* Task: State how many lines of the records below contain the word "сеансов", giving the number and nothing else.

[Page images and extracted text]
================
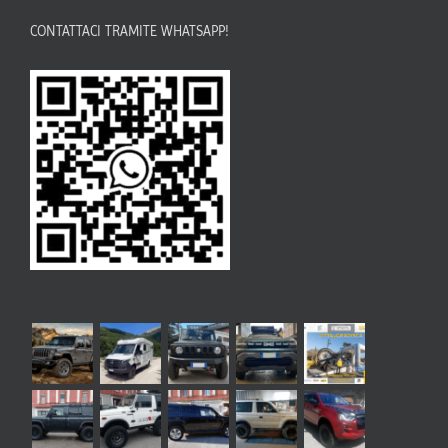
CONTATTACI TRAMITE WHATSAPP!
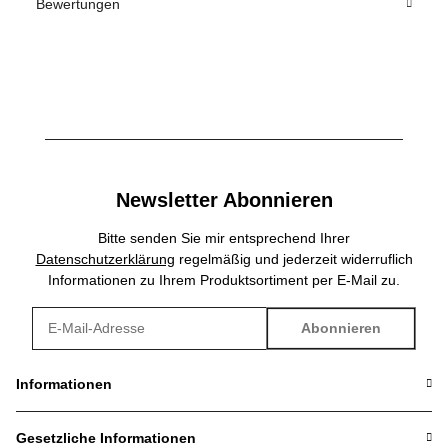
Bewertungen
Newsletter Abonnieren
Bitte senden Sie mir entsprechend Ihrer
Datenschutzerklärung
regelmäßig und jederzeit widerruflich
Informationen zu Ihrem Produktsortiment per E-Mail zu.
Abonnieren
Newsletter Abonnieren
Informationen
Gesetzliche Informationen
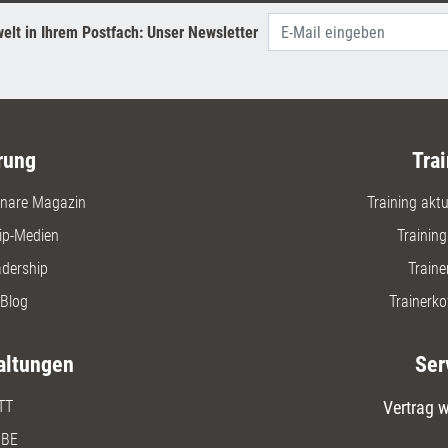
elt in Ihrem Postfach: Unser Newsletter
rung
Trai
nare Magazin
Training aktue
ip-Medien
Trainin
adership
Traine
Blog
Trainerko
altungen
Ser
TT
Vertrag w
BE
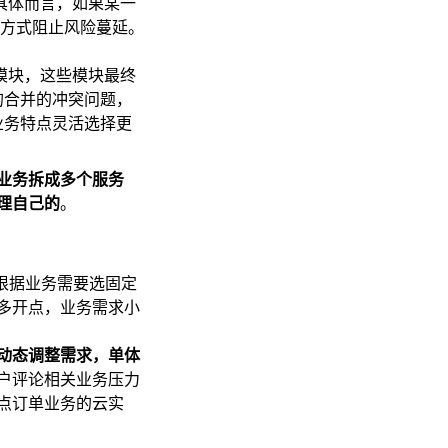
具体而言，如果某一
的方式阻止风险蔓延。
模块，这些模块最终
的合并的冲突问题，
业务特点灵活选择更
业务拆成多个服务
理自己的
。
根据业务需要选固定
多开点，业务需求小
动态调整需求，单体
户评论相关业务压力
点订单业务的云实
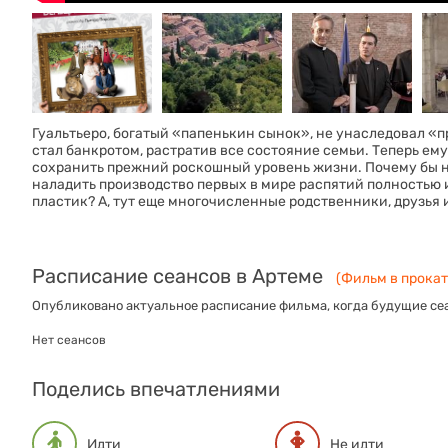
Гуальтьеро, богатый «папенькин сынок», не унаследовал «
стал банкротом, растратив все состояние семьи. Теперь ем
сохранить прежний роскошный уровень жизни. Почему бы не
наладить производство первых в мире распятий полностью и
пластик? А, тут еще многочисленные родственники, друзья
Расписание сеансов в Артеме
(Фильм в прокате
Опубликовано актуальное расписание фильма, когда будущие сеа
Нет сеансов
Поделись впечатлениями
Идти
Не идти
================
* Solution below: 2